DirectQuery Fallback¶
When a query exceeds guardrail limits, Direct Lake transparently falls back to DirectQuery mode. This ensures the report continues to function, but performance degrades because queries are now translated to SQL and executed against the SQL endpoint.
flowchart TB
subgraph Query["📊 DAX Query"]
Q["User opens report"]
end
subgraph Check["🔍 Guardrail Check"]
GC{{"Rows < Limit?<br/>Columns < Limit?<br/>Size < Limit?"}}
end
subgraph DL["⚡ Direct Lake Path"]
VP["VertiPaq<br/>(sub-second)"]
end
subgraph DQF["🔗 DirectQuery Fallback"]
SQL["SQL Endpoint<br/>(seconds to minutes)"]
end
Query --> Check
GC -->|"✅ Within limits"| DL
GC -->|"❌ Exceeds limits"| DQF
style DL fill:#27AE60,stroke:#1E8449,color:#fff
style DQF fill:#E74C3C,stroke:#C0392B,color:#fff
style Check fill:#F39C12,stroke:#D68910,color:#fff DirectLakeBehavior Property¶
The DirectLakeBehavior property controls how the semantic model handles guardrail violations:
| Value | Behavior |
|---|---|
Automatic (default) | Falls back to DirectQuery when guardrails are exceeded; transparent to users |
DirectLakeOnly | Never falls back; returns an error if guardrails are exceeded |
DirectQueryOnly | Bypasses Direct Lake entirely; always uses DirectQuery (debugging only) |
Setting DirectLakeBehavior via XMLA:
{
"createOrReplace": {
"object": {
"database": "sm_casino_analytics"
},
"database": {
"model": {
"directLakeBehavior": "DirectLakeOnly"
}
}
}
}
Setting via Tabular Editor:
💡 Tip: Set
DirectLakeBehaviortoDirectLakeOnlyin development and testing to immediately surface any guardrail violations. Switch toAutomaticin production so reports degrade gracefully rather than failing outright.

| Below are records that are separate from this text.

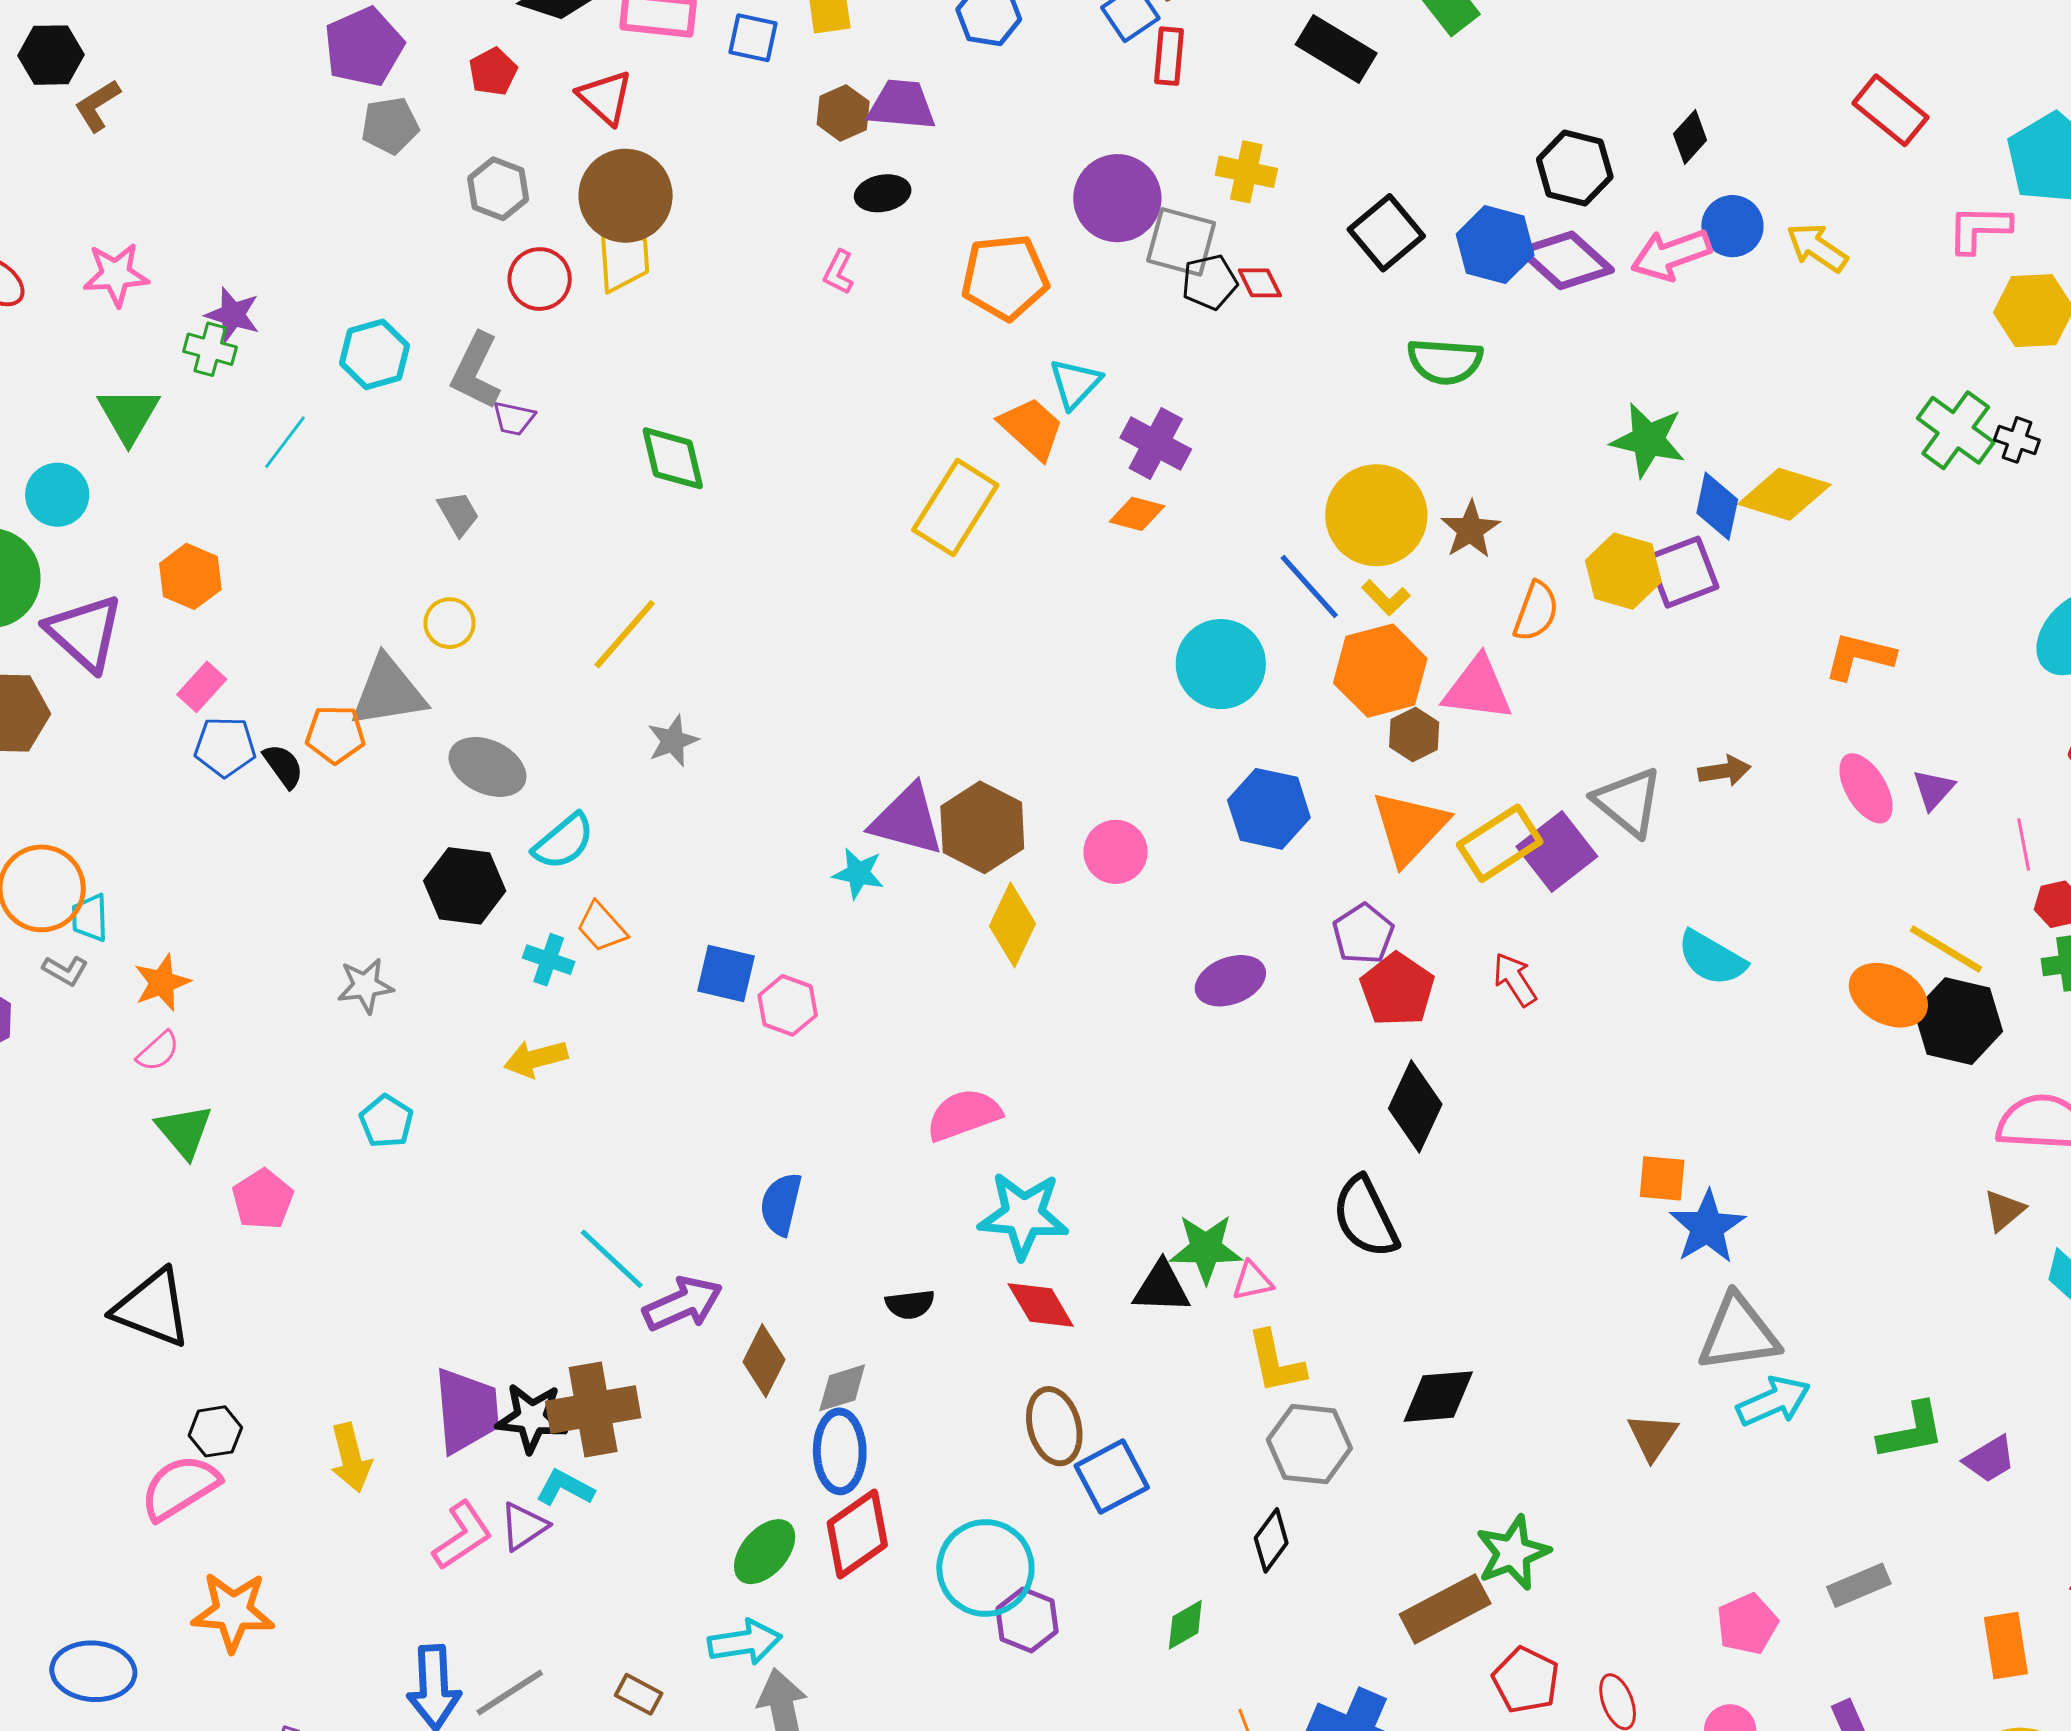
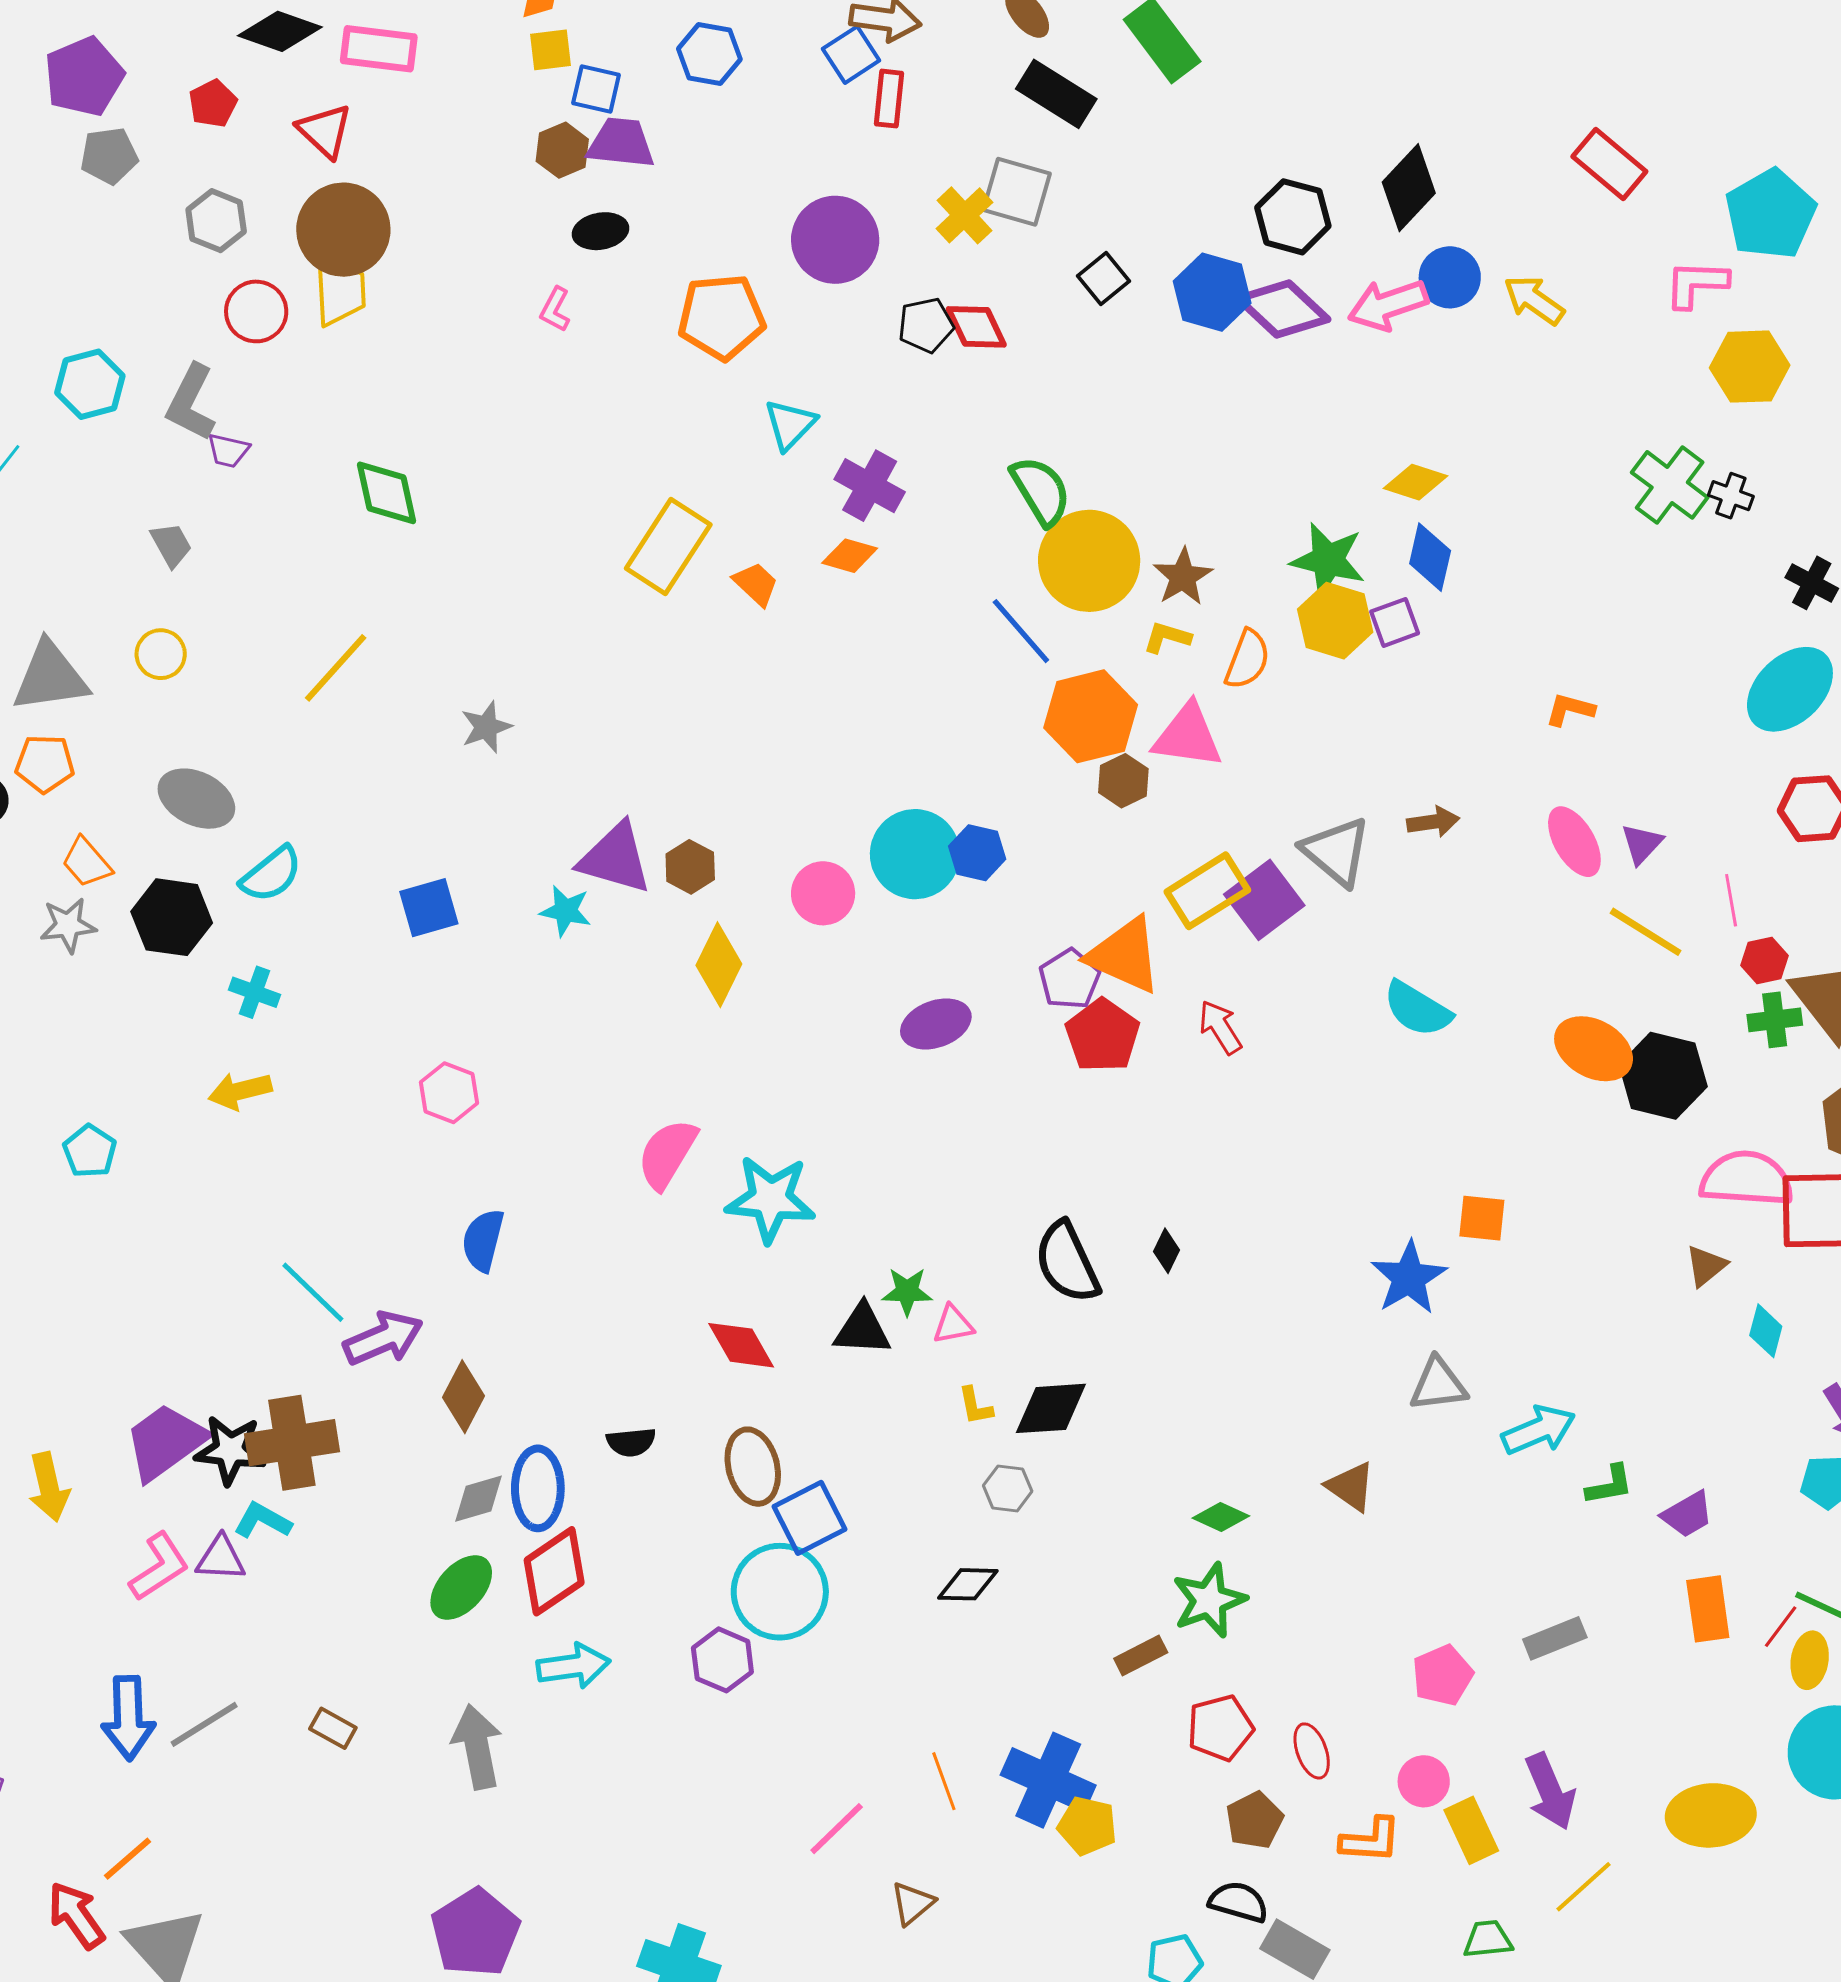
blue square: (753, 38) -> (596, 89), moved
black diamond: (1690, 137) -> (1409, 188), size x1.6
yellow cross: (1246, 172) -> (964, 215), turned 34
black square: (1386, 233) -> (1104, 279), size x0.7
gray square: (1181, 242) -> (1017, 192), moved
red diamond: (1260, 283) -> (976, 327), size x1.4
green semicircle: (1445, 361) -> (1041, 491), moved, turned -126
orange trapezoid: (1032, 428) -> (756, 584), moved, size x0.7
green star: (1648, 440) -> (1328, 560), moved
yellow diamond: (1784, 494) -> (1415, 482), moved, size x0.7
purple square: (1683, 572) -> (1395, 622), size x0.7
yellow L-shape: (1386, 598) -> (1167, 637), moved, turned 150
orange L-shape: (1859, 656) -> (1570, 710), size x0.7
cyan circle: (1221, 664) -> (915, 854), moved
gray triangle: (388, 692) -> (50, 677), moved
gray star: (673, 741) -> (486, 727), moved
blue hexagon: (1269, 809) -> (977, 853), size x0.7
brown hexagon: (982, 827) -> (690, 867), size x0.6
orange triangle: (1410, 827) -> (1125, 955), moved, turned -50
orange trapezoid: (602, 927) -> (87, 862), moved
yellow line: (1946, 949) -> (1646, 932), moved
blue square: (726, 974) -> (429, 908), moved, turned -30
gray star: (365, 986) -> (68, 925), moved
pink hexagon: (788, 1005) -> (449, 1093), moved
black diamond: (1415, 1106) -> (1167, 1251), moved, size x0.5
pink semicircle: (964, 1115) -> (667, 1154), turned -40
orange square: (1662, 1178) -> (1482, 1218), moved
cyan star: (1023, 1215) -> (770, 1199), moved
green star: (1206, 1249) -> (907, 1291), size x0.7
black semicircle: (910, 1304) -> (631, 1442), moved
gray triangle: (1738, 1333) -> (1438, 1385), size x0.7
yellow L-shape: (1276, 1362) -> (975, 1406), size x0.6
gray diamond: (842, 1388) -> (478, 1499), moved
black diamond: (1438, 1397) -> (1051, 1408), moved
cyan arrow: (1773, 1401) -> (1539, 1430), moved
purple trapezoid: (467, 1411) -> (165, 1442), turned -122
green L-shape: (1911, 1431) -> (1610, 1485), size x0.7
brown triangle: (1653, 1437) -> (1351, 1487), turned -30
gray hexagon: (1309, 1444) -> (1008, 1488), size x0.6
purple triangle: (524, 1526) -> (221, 1558), turned 36
black diamond: (1271, 1540) -> (968, 1584), turned 54
cyan circle: (985, 1568) -> (780, 1592), moved
brown rectangle: (1445, 1609) -> (1141, 1656), size x0.6
green diamond: (1185, 1625) -> (1221, 1517), moved, turned 54
cyan arrow: (745, 1642) -> (573, 1666), moved
orange rectangle: (2006, 1646) -> (1708, 1609), moved
red pentagon: (1526, 1680) -> (1220, 1728), turned 30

Monitoring Fallback Events¶
Track fallback occurrences to identify tables that need optimization:
// In DAX Studio, query the DMV for fallback events
SELECT
[TABLE_NAME],
[FALLBACK_REASON],
[FALLBACK_TIMESTAMP]
FROM $SYSTEM.DISCOVER_STORAGE_TABLE_COLUMN_SEGMENTS
WHERE [FALLBACK_REASON] IS NOT NULL
Common Fallback Reasons and Remediation:
| Fallback Reason | Cause | Remediation |
|---|---|---|
| RowCount exceeded | Table has more rows than SKU allows | Aggregate in Gold; partition by date; upgrade SKU |
| ColumnCount exceeded | Too many columns in one table | Remove unused columns; split into fact + dimension |
| TableSize exceeded | Parquet file size exceeds limit | Run OPTIMIZE to compact; remove historical partitions |
| Calculated column | Model contains calculated columns | Replace with notebook-computed columns in Gold |
| Calculated table | Model contains calculated tables | Materialize the table in the Lakehouse instead |
🔄 Refresh & Sync¶
Automatic Sync on Delta Commit¶
Direct Lake automatically detects changes to the underlying Delta tables. When a notebook, pipeline, or dataflow writes new data to the Lakehouse, the next query will trigger a re-frame that picks up the new Parquet files.
sequenceDiagram
participant NB as 📓 Notebook
participant LH as 💾 Lakehouse
participant DL as ⚡ Direct Lake
participant PBI as 📊 Power BI
NB->>LH: Write new data (Delta commit)
LH->>LH: Update _delta_log/
PBI->>DL: User opens report
DL->>LH: Read transaction log
DL->>DL: Detect new version → Re-frame
DL->>LH: Load new column segments
DL->>PBI: Return fresh results 📝 Note: Auto-sync is triggered by the next query after a Delta commit. There is no continuous polling. If no one queries the report, re-framing does not occur until a query arrives. This is by design to conserve capacity resources.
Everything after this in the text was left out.